Menurut kepercayaan mereka, kematian ditangan para pendeta merupakan
suatu kehormatan. Korban itu dipersembahkan kepada dewa-dewa dengan cara
membelah dada dan mengambil hatinya, agar tidak marah dan lapar dan
mendatangkan bencana alam. Kepercayaan ini mempengaruhi pendangan orang
Aztec. Sejak masa kanak-kanak mereka telah dilatih untuk siap dijadikan
kurban ritual bila mereka tertewan dalam peperangan. Mati sebagai
kurban upacara bagi mereka berarti ikut menyumbangkan hati dan darah
untuk dipersembahkan kepada dewa matahari, dan dengan demikian ikut
memperkuat matahari dalam peperangan sehari-hari melawan gelap (malam)
sehingga mereka menjadi bagian penting dari matahari.
Bangsa Aztec memiliki seni bangun atau arsitektur yang amat tinggi.
Ketika bangsa Spanyol datang ke kota Tenocl (Mexico City) mereka
menyaksikan kemajuan bangsa ini.

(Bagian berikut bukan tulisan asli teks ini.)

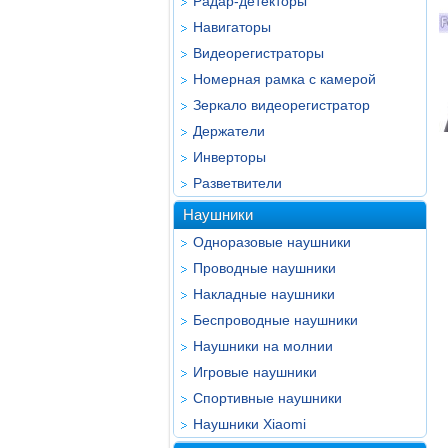
Радар-детекторы
Навигаторы
Видеорегистраторы
Номерная рамка с камерой
Зеркало видеорегистратор
Держатели
Инверторы
Разветвители
Наушники
Одноразовые наушники
Проводные наушники
Накладные наушники
Беспроводные наушники
Наушники на молнии
Игровые наушники
Спортивные наушники
Наушники Xiaomi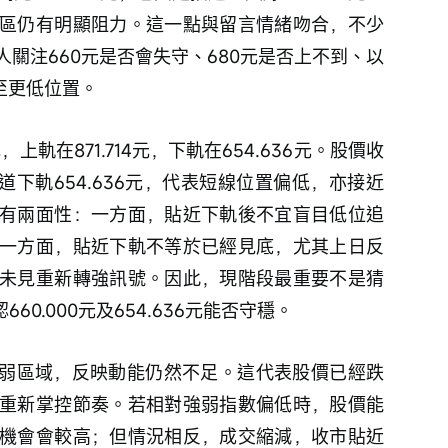
區仍有明顯阻力。這一點與留言情緒吻合，不少
關注660元是否會失守、680元是否上不到、以
至更低位置。
，上軌在871.714元，下軌在654.636元。股價收
通道下軌654.636元，代表短線位置偏低，亦接近
有兩面性：一方面，貼近下軌後不宜盲目低位追
一方面，貼近下軌不等於已經見底，尤其上日反
未見重新轉強訊號。因此，現階段最重要不是猜
60.000元及654.636元能否守穩。
近偏弱區域，反映動能仍然不足。這代表股價已經跌
重新掌控節奏。若相對強弱指數偏低時，股價能
機會會較高；但情況相反，成交縮減，收市貼近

Di sini terdapat bangunan-bangunan
seperti aquadec atau bangunan lain, tempat jalan raya menuju kota,
jalan-jalan lebar, serta kanal yang melewati kota serta jembatan
diatasnya. Bangunan-bangunan tersebut menggunakan teknologi tinggi
menurut jamannya. Di pusat kota dibangun kuil-kuil besar sebagai
persembahan kepada dewa matahari. Tinggi bangunan tersebut 30 meter,
terdiri atas tiga tingkat, yang masing-masing tingkat memiliki 120 anak
tangga. Di bangunnya jalan-jalan dan kanal-kanal yang lebar adalah
untuk memudahkan lalu lintas orang dan barang dagangan. Dalam kegitan
perdagangan tersebut mereka memperjualbelikan bebek, ayam, kalkun,
kelinci, dan rusa.
Arsitektur bangsa Aztec tergolong sederhana, lebih mementingkan
fungsi daripada keindahan lahiriah. Di pegunungan, rumah orang Aztec
terbuat dari batu bata yang dijemur, mirip batako yang kita kenal di
Indonesia. Di dataran rendah, rumah mereka berdinding ranting-ranting
atau batang padi yang diplester dengan tanah liat dan beratapkan
alang-alang. Sebagi tambahan pada tempat tinggal utama, umumnya mereka
mempunyai bangunan lain seperti tempat penyimpanan dan tempat seluruh
keluarga mandi uap. Orang Aztec yang kaya memiliki rumah dari batako
atau batu yang dibangun mengelilingi suatu Patio, yaitu ruang luas yang
terbuka di tengah rumah.
Kuil Aztec dan bangunan lain dengan dekorasi patung merupkan salah
satu karya terindah di Amerika. Tetapi hanya sedikit peninggalan karya
arsitektur Aztec yang masih dapat ditemukan. Orang Spanyol, yang
beragama kristen, telah memusnahkan kuil-kuil dan segala peninggalan
keagamaan orang Aztec. Mereka bahkan telah menghancurkan kota lama
Tenochitlan.
Hasil pertanian yang diolah di ladang-ladang pertanian adalah
alpukat, kacang merah dan jagung, mereka juga membuat kerajinan dari
emas dan perak untuk perhiasan. Dari kegiatan dagang dan jenis barang
dagangannya yang diperjualbelikan dan sarana penunjang yang dibangunnya
para ahli menyimpulkan bahawa bangsa Aztec memiliki tingkat kebudayaan
dan peradaban yang tinggi. Peradaban ini runtuh karena penaklukan oleh
bangsa Spanyol di bawah pimpinan Hernando Cortez pada tahun 1521.